“Maybe.”
“You’re going to have to try harder to rile me up, short stack.” I rolled slowly to the end of the driveway, ready to turn onto the highway. Before I did, I turned and grabbed her thigh. Making sure I had her full fucking attention. “No one’s ever complained about that seat because no bitch has ever ridden this beast with me. Now, sit back and hang on. I’ll give you a good ride.”
Five
Locklyn
Flinch’s place wasn’t anything to write home about—a single-story stucco home in the desert with a deep porch, a cheap couch in the living room, and what seemed like nothing else. No pictures on the walls, no decorations, not a bit of softness or color anywhere. The entire place smelled like him, though. A mixture of sage and leather that made me want to curl up in his blankets and breathe deeply. Which could actually happen, considering the man had a huge bed. Just one, though.

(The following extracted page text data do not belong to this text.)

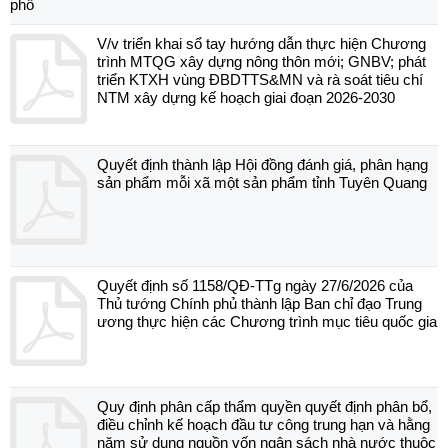
phố
V/v triển khai sổ tay hướng dẫn thực hiện Chương
trình MTQG xây dựng nông thôn mới; GNBV; phát
triển KTXH vùng ĐBDTTS&MN và rà soát tiêu chí
NTM xây dựng kế hoạch giai đoạn 2026-2030
Quyết định thành lập Hội đồng đánh giá, phân hạng
sản phẩm mỗi xã một sản phẩm tỉnh Tuyên Quang
Quyết định số 1158/QĐ-TTg ngày 27/6/2026 của
Thủ tướng Chính phủ thành lập Ban chỉ đạo Trung
ương thực hiện các Chương trình mục tiêu quốc gia
Quy định phân cấp thẩm quyền quyết định phân bổ,
điều chỉnh kế hoạch đầu tư công trung hạn và hằng
năm sử dụng nguồn vốn ngân sách nhà nước thuộc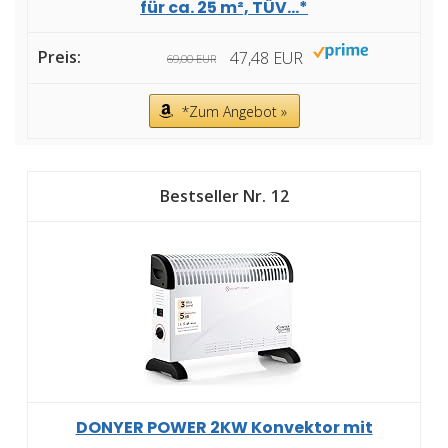
für ca. 25 m², TÜV...*
47,48 EUR
69,00 EUR
*Zum Angebot »
12
DONYER POWER 2KW Konvektor mit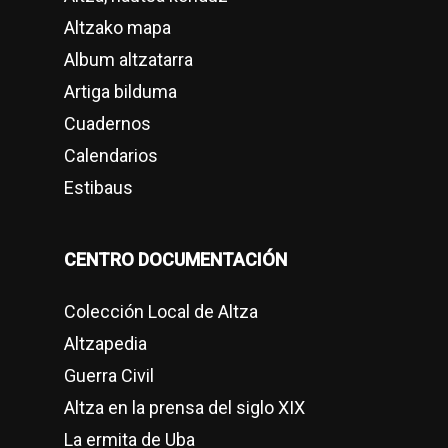
Altzako mapa
Album altzatarra
Artiga bilduma
Cuadernos
Calendarios
Estibaus
CENTRO DOCUMENTACIÓN
Colección Local de Altza
Altzapedia
Guerra Civil
Altza en la prensa del siglo XIX
La ermita de Uba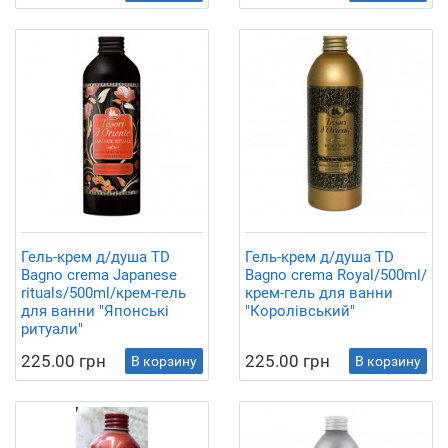
Гель-крем д/душа TD
Гель-крем д/душа TD
Bagno crema Japanese
Bagno crema Royal/500ml/
rituals/500ml/крем-гель
крем-гель для ванни
для ванни "Японські
"Королівський"
ритуали"
225.00 грн
225.00 грн
В корзину
В корзину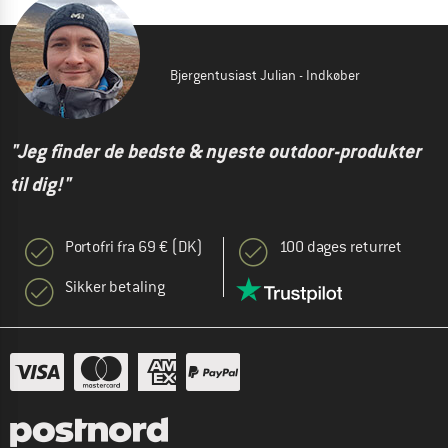
Bjergentusiast Julian - Indkøber
"Jeg finder de bedste & nyeste outdoor-produkter
til dig!"
Portofri fra 69 € (DK)
100 dages returret
Sikker betaling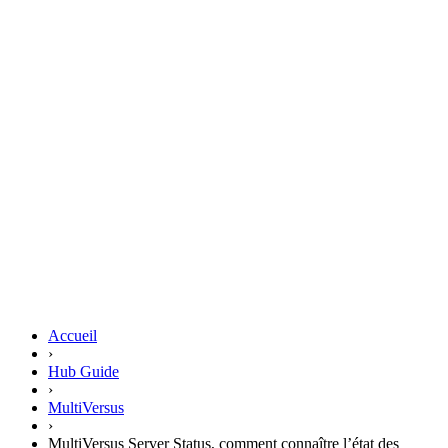
Accueil
›
Hub Guide
›
MultiVersus
›
MultiVersus Server Status, comment connaître l’état des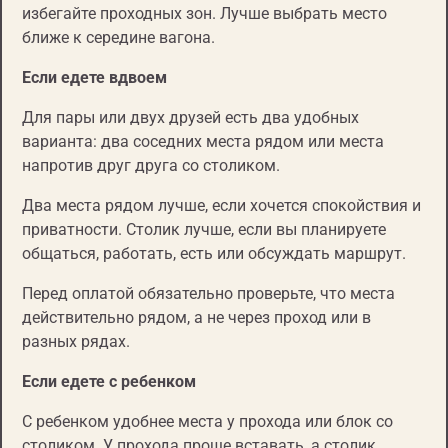
избегайте проходных зон. Лучше выбрать место
ближе к середине вагона.
Если едете вдвоем
Для пары или двух друзей есть два удобных
варианта: два соседних места рядом или места
напротив друг друга со столиком.
Два места рядом лучше, если хочется спокойствия и
приватности. Столик лучше, если вы планируете
общаться, работать, есть или обсуждать маршрут.
Перед оплатой обязательно проверьте, что места
действительно рядом, а не через проход или в
разных рядах.
Если едете с ребенком
С ребенком удобнее места у прохода или блок со
столиком. У прохода проще вставать, а столик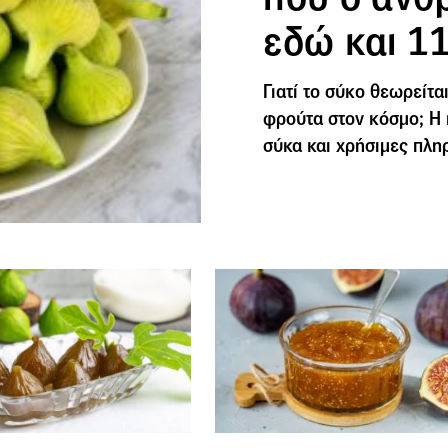
εδώ και 1
Γιατί το σύκο θεωρείτ
φρούτα στον κόσμο; Η ι
σύκα και χρήσιμες πλη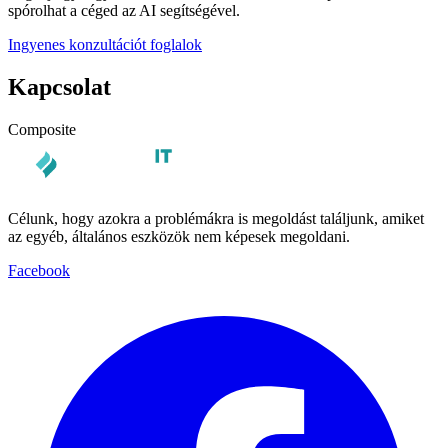
spórolhat a céged az AI segítségével.
Ingyenes konzultációt foglalok
Kapcsolat
Composite
Célunk, hogy azokra a problémákra is megoldást találjunk, amiket
az egyéb, általános eszközök nem képesek megoldani.
Facebook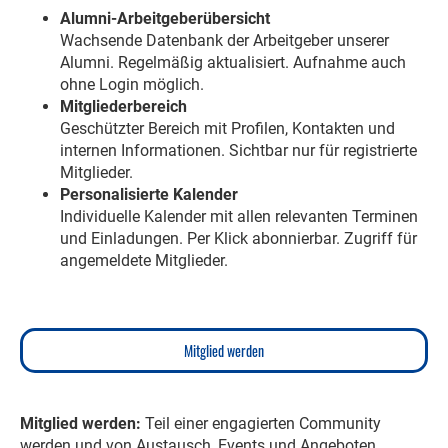
Alumni-Arbeitgeberübersicht
Wachsende Datenbank der Arbeitgeber unserer
Alumni. Regelmäßig aktualisiert. Aufnahme auch
ohne Login möglich.
Mitgliederbereich
Geschützter Bereich mit Profilen, Kontakten und
internen Informationen. Sichtbar nur für registrierte
Mitglieder.
Personalisierte Kalender
Individuelle Kalender mit allen relevanten Terminen
und Einladungen. Per Klick abonnierbar. Zugriff für
angemeldete Mitglieder.
Mitglied werden
Mitglied werden:
Teil einer engagierten Community
werden und von Austausch, Events und Angeboten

“You’ll sleep in here.” Flinch tossed my bag on the corner of the mattress then slipped into the hall, staying close but not too close. “Bathroom’s through the door over there. Don’t open the other one. Don’t touch my shit.”
“Where are you going to sleep?”
That got his attention. I would have sworn his blue eyes darkened as the expression on his face went from nothing to…everything. “Why? You planning on inviting me into my own bed with you?”
I felt a moment of something close to shame, to guilt. Some sort of misplaced need to be nice and tell the huge, scary man—who could probably pick me up with one hand and looked like he would if I pissed him off—that there was plenty of room and we could share the bed.
But my mom hadn’t raised a nice girl. She’d raised one who knew to listen to her intuition to keep herself safe.
“No. But I do want to know where you’ll be in case I get up for water or something.”
His expression shifted back to the nothing of before. His face like stone, his body locked into place. Taking up the entire doorway without even trying to. Intimidating, thy name is Flinch.
But I was not one to be intimidated. “So? Where will you be?”
He almost smiled, if that was what the tightening around his lips meant.
“There’s a glass in the bathroom for water, plenty of snacks in the kitchen, and beer’s in the fridge. I’ll be on the back porch.” He turned to walk down the hall, not even pausing as he hollered, “And don’t touch my shit.”
I shut the door behind him—a little harder than I probably needed to—and crossed to the bed, falling onto the mattress with a groan. I was relieved to be rid of Flinch for the moment, but also so tired. Between the nightmares, the bus ride, and the stress of the night, I’d had enough. And as much as it felt silly to grieve the loss of my dad, I did. The man had left us when I’d been a kid, and I hadn’t seen too much of him in the years since. A yearly visit to wherever I was living at the time seemed to be about all the traveling he had been up to. But he’d always answered when I’d called. He’d always sent money when I’d needed it. He’d always tried to teach me lessons about his kind and the world he came from, even though I seemed to have skipped any sort of shifter genetics. One of those lessons being that I should never trust a shifter, yet there I was, lying in one’s bed. Alone. Just Flinch and me in the desert.
If I woke up dead, I was going to be really pissed off.
As if she could sense I was finally alone, my phone rang, and Zella’s name appeared on the screen. I tapped to open the video app and accept the call, rolling over as her face appeared. Her slightly unhappy face.
“Where the hell have you been?”
“You don’t want to know.” I sighed and frowned. “Well, maybe you do.”
“I do. How was the clubhouse? Did you figure out where your dad is yet? Where are you now?”
“Slow down.” I rolled over again and sat up, sliding to the head of the mattress so I could lean against the wall. No headboard for Mr. Scary. “The clubhouse was…well, it was a motorcycle clubhouse.”
“Lots of tits and ass?”
“And drinking and general debauchery.”
“Sounds like fun.”
“Not at all. And the men…they didn’t want to let me in, but I proved who I was, so they sort of had to, I guess.”
“Did they tell you anything about your dad?”
“He’s missing.”
“Missing or…”
“I think he’s dead. I really do.” I looked up at the ceiling, blinking against the tears burning my eyes. “One of the club guys came in, saying his place had been ransacked, and I knew. I just knew.”